All of lore.kernel.org
 help / color / mirror / Atom feed
From: Alejandro Vallejo <alejandro.vallejo@cloud.com>
To: xen-devel@lists.xenproject.org
Cc: "Hongyan Xia" <hongyxia@amazon.com>,
	"Jan Beulich" <jbeulich@suse.com>,
	"Andrew Cooper" <andrew.cooper3@citrix.com>,
	"Roger Pau Monné" <roger.pau@citrix.com>,
	"Julien Grall" <jgrall@amazon.com>,
	"Elias El Yandouzi" <eliasely@amazon.com>,
	"Alejandro Vallejo" <alejandro.vallejo@cloud.com>
Subject: [PATCH v5 01/15] x86: Create per-domain mapping for guest_root_pt
Date: Wed,  8 Jan 2025 15:18:08 +0000	[thread overview]
Message-ID: <20250108151822.16030-2-alejandro.vallejo@cloud.com> (raw)
In-Reply-To: <20250108151822.16030-1-alejandro.vallejo@cloud.com>

From: Hongyan Xia <hongyxia@amazon.com>

This patch introduces a per-domain mapping for the `guest_root_pt` in PV
guests as part of the effort to remove the direct map in Xen.
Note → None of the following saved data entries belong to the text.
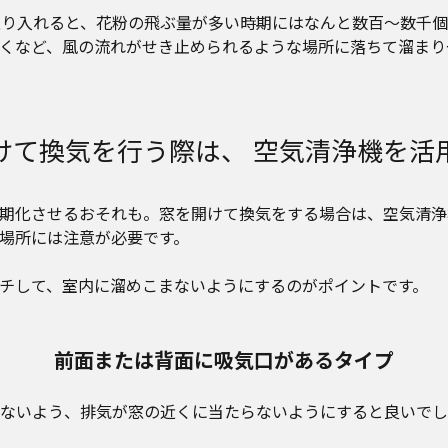
取り入れると、花粉の飛ぶ量が多い時期にはなんと数百～数千
くなど、風の流れがせき止められるような場所に落ちて溜まり
けて換気を行う際は、 空気清浄機を活
期化させるおそれも。窓を開けて換気をする場合は、空気清浄
場所には注意が必要です。
チして、室内に溜めこまないようにするのがポイントです。
前面または背面に吸気口があるタイプ
ないよう、排気が窓の近くに当たらないようにすると良いでし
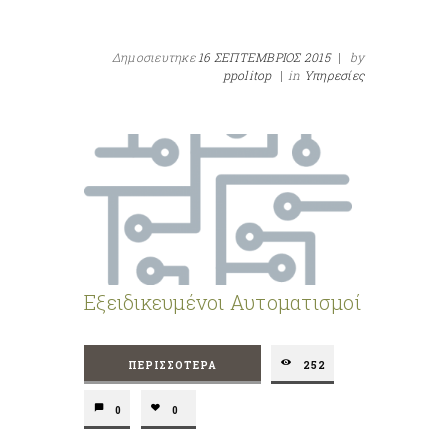
Δημοσιευτηκε
16 ΣΕΠΤΕΜΒΡΙΟΣ 2015
|
by
ppolitop
|
in
Υπηρεσίες
Εξειδικευμένοι Αυτοματισμοί
ΠΕΡΙΣΣΌΤΕΡΑ
252
0
0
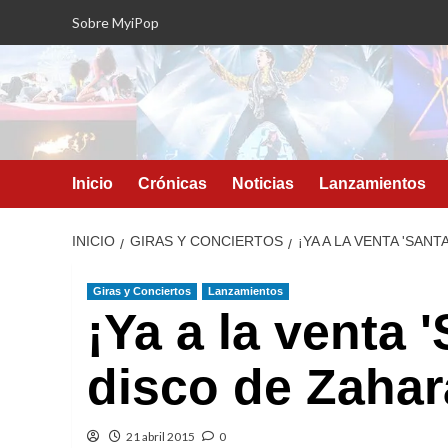
Saltar
Sobre MyiPop
al
contenido
Inicio
Crónicas
Noticias
Lanzamientos
INICIO
GIRAS Y CONCIERTOS
¡YA A LA VENTA 'SANT
Giras y Conciertos
Lanzamientos
¡Ya a la venta 
disco de Zahar
21 abril 2015
0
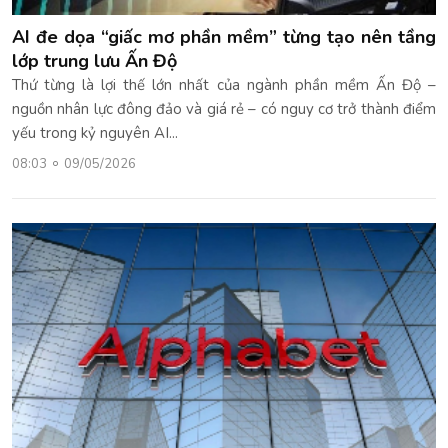
AI đe dọa “giấc mơ phần mềm” từng tạo nên tầng
lớp trung lưu Ấn Độ
Thứ từng là lợi thế lớn nhất của ngành phần mềm Ấn Độ –
nguồn nhân lực đông đảo và giá rẻ – có nguy cơ trở thành điểm
yếu trong kỷ nguyên AI...
08:03
09/05/2026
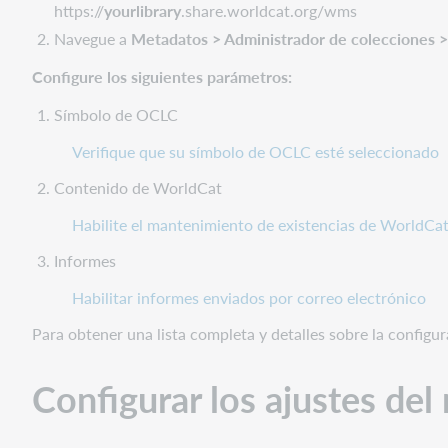
https://
yourlibrary
.share.worldcat.org/wms
Habilitar
Navegue a
Metadatos > Administrador de colecciones > 
registros
MARC
Configure los siguientes parámetros:
Personalizar
Símbolo de OCLC
registros
Todas
Verifique que su símbolo de OCLC esté seleccionado
las
Contenido de WorldCat
colecciones
Campo
Habilite el mantenimiento de existencias de WorldCat
856
Informes
Colección
de
Habilitar informes enviados por correo electrónico
la
base
Para obtener una lista completa y detalles sobre la configur
de
conocimiento
Configurar los ajustes del 
Campo
856
de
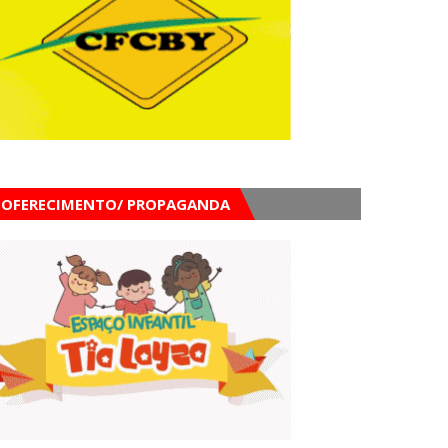
OFERECIMENTO/ PROPAGANDA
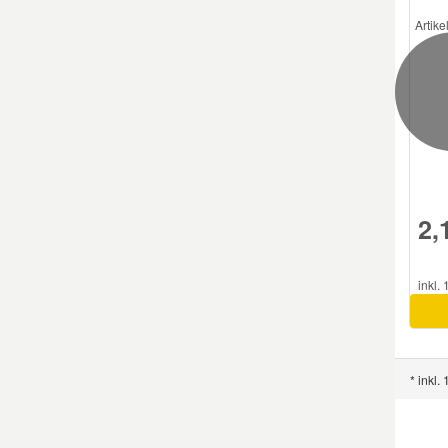
Artik
Smart Ersatzteile
Suzuki Ersatzteile
Toyota Ersatzteile
2,
Vauxhall Ersatzteile
Volvo Ersatzteile
inkl.
* inkl.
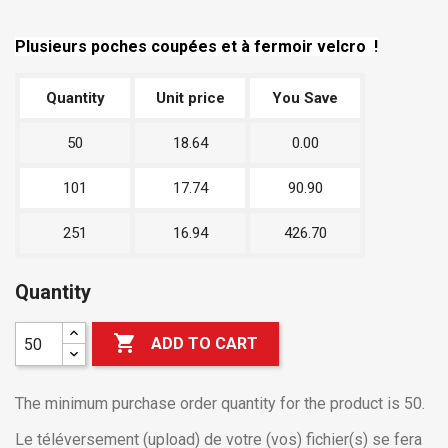
Plusieurs poches coupées et à fermoir velcro !
Quantity
Unit price
You Save
50
18.64
0.00
101
17.74
90.90
251
16.94
426.70
Quantity

ADD TO CART
The minimum purchase order quantity for the product is 50.
Le téléversement (upload) de votre (vos) fichier(s) se fera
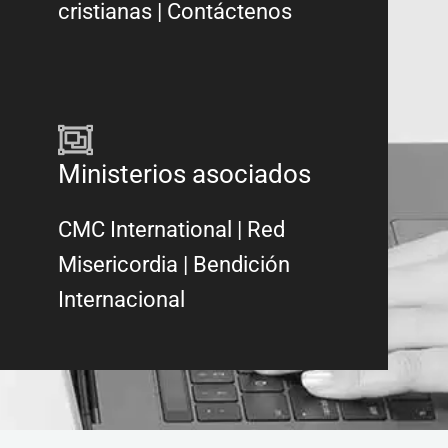
cristianas
|
Contáctenos
Ministerios asociados
CMC International
|
Red
Misericordia
| Bendición
Internacional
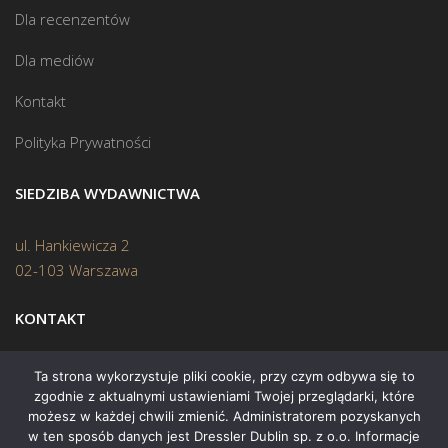
Dla recenzentów
Dla mediów
Kontakt
Polityka Prywatności
SIEDZIBA WYDAWNICTWA
ul. Hankiewicza 2
02-103 Warszawa
KONTAKT
Biuro:
(22) 45 70 402
Ta strona wykorzystuje pliki cookie, przy czym odbywa się to
zgodnie z aktualnymi ustawieniami Twojej przeglądarki, które
Mail:
biuro@swiatksiazki.pl
możesz w każdej chwili zmienić. Administratorem pozyskanych
w ten sposób danych jest Dressler Dublin sp. z o.o. Informacje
For the time being, the `root_pgt` is not mapped or unmapped, as it
remains
a Xenheap page. This will be addressed in subsequent patches.
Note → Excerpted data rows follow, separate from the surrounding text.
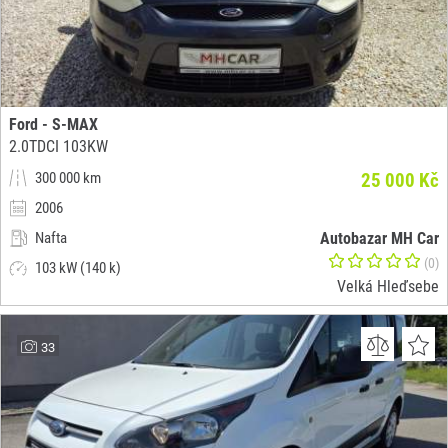
Ford - S-MAX
2.0TDCI 103KW
300 000 km
25 000 Kč
2006
Nafta
Autobazar MH Car
(0)
103 kW (140 k)
Velká Hleďsebe
33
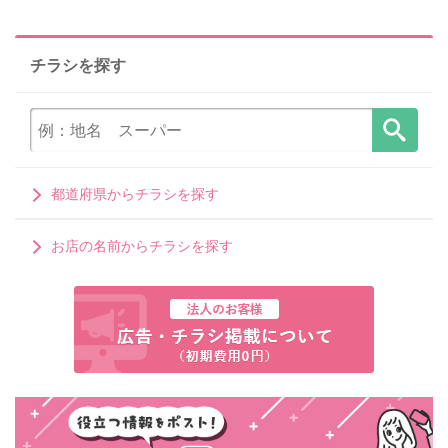
チラシを探す
都道府県からチラシを探す
お店の名前からチラシを探す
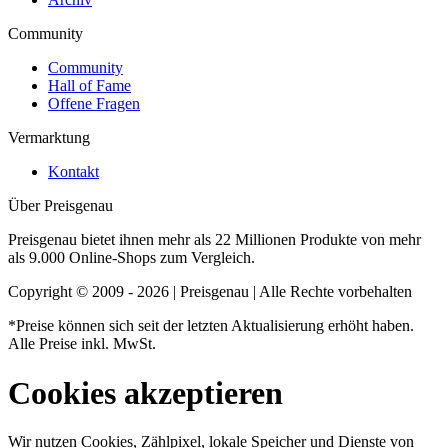
Community
Community
Hall of Fame
Offene Fragen
Vermarktung
Kontakt
Über Preisgenau
Preisgenau bietet ihnen mehr als 22 Millionen Produkte von mehr
als 9.000 Online-Shops zum Vergleich.
Copyright © 2009 - 2026 | Preisgenau | Alle Rechte vorbehalten
*Preise können sich seit der letzten Aktualisierung erhöht haben.
Alle Preise inkl. MwSt.
Cookies akzeptieren
Wir nutzen Cookies, Zählpixel, lokale Speicher und Dienste von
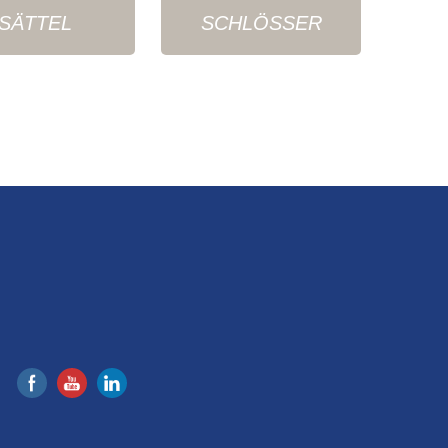
SÄTTEL
SCHLÖSSER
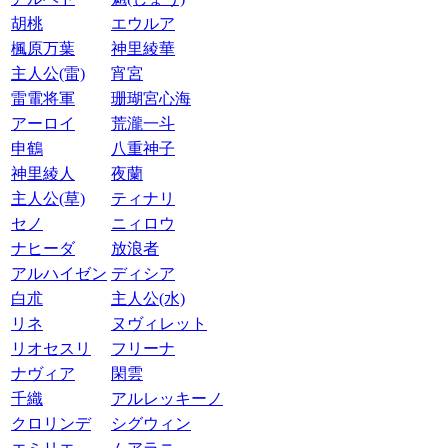
胡桃
エウルア
楓原万葉
神里綾華
主人公(雷)
宵宮
雷電将軍
珊瑚宮心海
アーロイ
荒瀧一斗
申鶴
八重神子
神里綾人
夜蘭
主人公(草)
ティナリ
セノ
ニィロウ
ナヒーダ
放浪者
アルハイゼン
ディシア
白朮
主人公(水)
リネ
ヌヴィレット
リオセスリ
フリーナ
ナヴィア
閑雲
千織
アルレッキーノ
クロリンデ
シグウィン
Signed-off-by: Hongyan Xia <hongyxia@amazon.com>
Signed-off-by: Julien Grall <jgrall@amazon.com>
Signed-off-by: Elias El Yandouzi <eliasely@amazon.com>
Signed-off-by: Alejandro Vallejo <alejandro.vallejo@cloud.com>
---
v4->v5:
  * bugfix: s/FREE_XENHEAP_PAGE/XFREE/ on destroying root_pt_l1tab.
  * Add a few extra comments to the declarations for sanity's sake.
  * Refactor pv_root_pt macro to use L1_PAGETABLE_ENTRIES instead.
  * Removed extra newline in pv_destory_root_pt_l1tab()

v3->v4:
  * Fix over-allocation issue
  * Update the mappings when switching from kernel to user-mode

v2->v3:
  * Rename SHADOW_ROOT
  * Haven't addressed the potentially over-allocation issue as I don't
get it

v1->v2:
  * Rework the shadow perdomain mapping solution in the follow-up
patches

Changes since Hongyan's version:
  * Remove the final dot in the commit title

Signed-off-by: Alejandro Vallejo <alejandro.vallejo@cloud.com>
---
 xen/arch/x86/include/asm/config.h | 10 ++++++-
 xen/arch/x86/include/asm/domain.h |  3 +++
 xen/arch/x86/mm.c                 | 13 +++++++++
 xen/arch/x86/pv/domain.c          | 44 ++++++++++++++++++++++++++++---
 xen/arch/x86/x86_64/asm-offsets.c |  1 +
 xen/arch/x86/x86_64/entry.S       |  9 ++++++-
 6 files changed, 74 insertions(+), 6 deletions(-)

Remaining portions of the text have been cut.